つまり……「理想論的に完璧なジャズ奏者っているのかな?」ってことです。


 なぜならジャズは……「コンマ数秒で鎬を削り合いながら」+「美しい音色で」+「ノリとテンポをキープして」+「情感豊かな歌を奏で」+「即興演奏する」……という音楽だからです。


つまり表題のとおり、「神経質に大胆に狂気的に美しく」演奏できないといけないわけです。


かなり無理ゲー臭がします。実際無理ゲーだと思います。上記のことを全部同時に出来るはずなんてありませんから。


だから演奏中は失敗だらけです。


アマチュアはもちろんのことプロでもそうです(※プロは失敗しても失敗には聞こえませんが……)。


つまりジャズは無理ゲーの死にゲーなんです。演奏してた僕も「こんな音楽やってられるか」と何度も思いました。


 ですから僕はずっと疑問なんです。「こんな理不尽の塊みたいな音楽に向いている人間なんて居るのか?」……と。


しかしじゃあ何故、「ジャズの沼にハマった人が抜け出せないのか?」とか「無理ゲーのジャズに命を賭けちゃう人が絶えないのは?」……という疑問にお答えしますと……上手く演奏できた時の気持ち良さが半端ないからです。


それは一年に一回か……ひどい時は数年に一回の一瞬だったりするんですが……全てがうまく演奏できた瞬間の自分は、「どんなことしても最高の演奏ができる。俺はジャズの神になったのか?」と勘違いするぐらいの、気持ち良さがあります。

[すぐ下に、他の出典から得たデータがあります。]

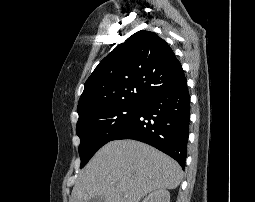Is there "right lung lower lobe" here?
<instances>
[{
  "label": "right lung lower lobe",
  "mask_w": 255,
  "mask_h": 202,
  "mask_svg": "<svg viewBox=\"0 0 255 202\" xmlns=\"http://www.w3.org/2000/svg\"><path fill=\"white\" fill-rule=\"evenodd\" d=\"M190 95L187 82L145 100L112 140L134 139L161 150L185 168Z\"/></svg>",
  "instance_id": "98d812e1"
}]
</instances>
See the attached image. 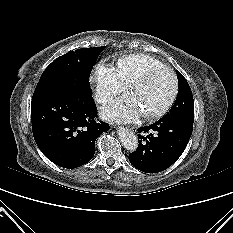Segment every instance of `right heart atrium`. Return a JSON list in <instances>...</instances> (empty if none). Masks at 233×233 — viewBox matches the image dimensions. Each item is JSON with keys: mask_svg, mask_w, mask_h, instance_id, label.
Returning a JSON list of instances; mask_svg holds the SVG:
<instances>
[{"mask_svg": "<svg viewBox=\"0 0 233 233\" xmlns=\"http://www.w3.org/2000/svg\"><path fill=\"white\" fill-rule=\"evenodd\" d=\"M96 99L99 103H107L117 94L127 89V85L121 79L118 71L106 63H99L93 73Z\"/></svg>", "mask_w": 233, "mask_h": 233, "instance_id": "right-heart-atrium-1", "label": "right heart atrium"}]
</instances>
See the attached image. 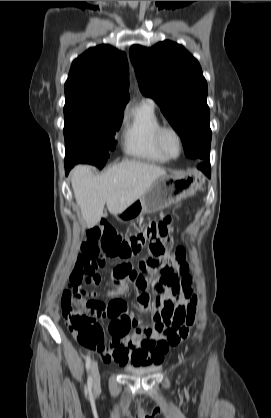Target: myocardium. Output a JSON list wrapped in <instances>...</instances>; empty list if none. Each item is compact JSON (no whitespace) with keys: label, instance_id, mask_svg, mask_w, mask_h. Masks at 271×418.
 I'll list each match as a JSON object with an SVG mask.
<instances>
[{"label":"myocardium","instance_id":"obj_1","mask_svg":"<svg viewBox=\"0 0 271 418\" xmlns=\"http://www.w3.org/2000/svg\"><path fill=\"white\" fill-rule=\"evenodd\" d=\"M167 133H171L175 136L176 140H177V145H178V149H177V153L172 155L170 153L167 152V150L164 147L163 144V137L165 134ZM155 143L156 146L158 148V150L167 158V159H175L177 158L183 149V141H182V136L180 134V132L173 126L170 125H161L155 133Z\"/></svg>","mask_w":271,"mask_h":418}]
</instances>
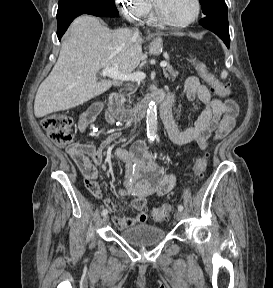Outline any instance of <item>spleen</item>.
Here are the masks:
<instances>
[{
    "label": "spleen",
    "instance_id": "obj_1",
    "mask_svg": "<svg viewBox=\"0 0 273 288\" xmlns=\"http://www.w3.org/2000/svg\"><path fill=\"white\" fill-rule=\"evenodd\" d=\"M228 75V72L226 70H223L222 73H221V78L222 79H225Z\"/></svg>",
    "mask_w": 273,
    "mask_h": 288
}]
</instances>
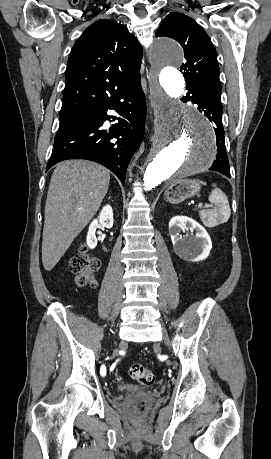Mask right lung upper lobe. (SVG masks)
Returning <instances> with one entry per match:
<instances>
[{
	"instance_id": "1",
	"label": "right lung upper lobe",
	"mask_w": 271,
	"mask_h": 459,
	"mask_svg": "<svg viewBox=\"0 0 271 459\" xmlns=\"http://www.w3.org/2000/svg\"><path fill=\"white\" fill-rule=\"evenodd\" d=\"M142 47L127 27L102 19L90 25L70 53L61 113L78 112L140 80Z\"/></svg>"
}]
</instances>
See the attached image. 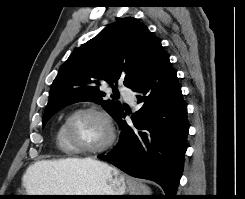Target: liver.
I'll use <instances>...</instances> for the list:
<instances>
[{
  "label": "liver",
  "instance_id": "obj_1",
  "mask_svg": "<svg viewBox=\"0 0 245 199\" xmlns=\"http://www.w3.org/2000/svg\"><path fill=\"white\" fill-rule=\"evenodd\" d=\"M100 164L92 158L38 161L27 168L23 177V184L28 192L61 193L62 189L56 184V178L62 175H70L87 166Z\"/></svg>",
  "mask_w": 245,
  "mask_h": 199
}]
</instances>
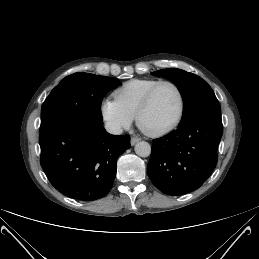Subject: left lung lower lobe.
I'll return each mask as SVG.
<instances>
[{
  "mask_svg": "<svg viewBox=\"0 0 259 259\" xmlns=\"http://www.w3.org/2000/svg\"><path fill=\"white\" fill-rule=\"evenodd\" d=\"M222 120L203 117L154 139L147 173L164 194L179 196L203 185L214 170Z\"/></svg>",
  "mask_w": 259,
  "mask_h": 259,
  "instance_id": "0a47b994",
  "label": "left lung lower lobe"
}]
</instances>
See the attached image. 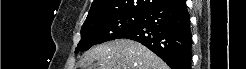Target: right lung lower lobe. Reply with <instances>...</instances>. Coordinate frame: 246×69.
Segmentation results:
<instances>
[{
	"mask_svg": "<svg viewBox=\"0 0 246 69\" xmlns=\"http://www.w3.org/2000/svg\"><path fill=\"white\" fill-rule=\"evenodd\" d=\"M120 38L140 42L172 69H191L192 35L185 0H167L144 11L141 22Z\"/></svg>",
	"mask_w": 246,
	"mask_h": 69,
	"instance_id": "obj_1",
	"label": "right lung lower lobe"
}]
</instances>
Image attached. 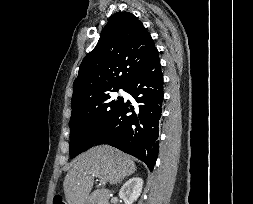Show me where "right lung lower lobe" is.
<instances>
[{"label":"right lung lower lobe","instance_id":"obj_1","mask_svg":"<svg viewBox=\"0 0 253 204\" xmlns=\"http://www.w3.org/2000/svg\"><path fill=\"white\" fill-rule=\"evenodd\" d=\"M123 89L136 102L122 101L95 145L114 146L142 160L152 171L158 156V123L163 101V76L157 49Z\"/></svg>","mask_w":253,"mask_h":204}]
</instances>
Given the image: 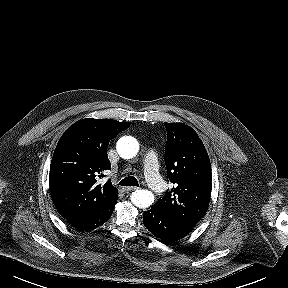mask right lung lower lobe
I'll use <instances>...</instances> for the list:
<instances>
[{"label": "right lung lower lobe", "instance_id": "obj_1", "mask_svg": "<svg viewBox=\"0 0 288 288\" xmlns=\"http://www.w3.org/2000/svg\"><path fill=\"white\" fill-rule=\"evenodd\" d=\"M117 198L106 204L97 212L67 220L71 225L80 231H90L104 224L112 215Z\"/></svg>", "mask_w": 288, "mask_h": 288}]
</instances>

だからこそ、一度でもその瞬間を味わったミュージシャンはジャズから抜け出せなくなります。なぜならその瞬間は、お客さんも喜び自分も気持ちよく、他の何物にも変え難い素晴らしい一瞬だからです。


 そうして沼にハマってしまったミュージシャンは、その僅かな一瞬を求めて毎日毎時間毎秒、楽器の練習に時間を費やすことになります。


……取り憑かれたように……自分の尻尾を追いかけてぐるぐる回り続ける犬みたいに……。


そのことで人間関係や信用や健康すら失ったジャズレジェンドも沢山います。


だからこそ僕は、ジャズは打ち上げ花火みたいな芸術だと思っています。


みんな必死で毎日練習して、1秒にも満たない恋焦がれるような一瞬に全てをかけるわけですから。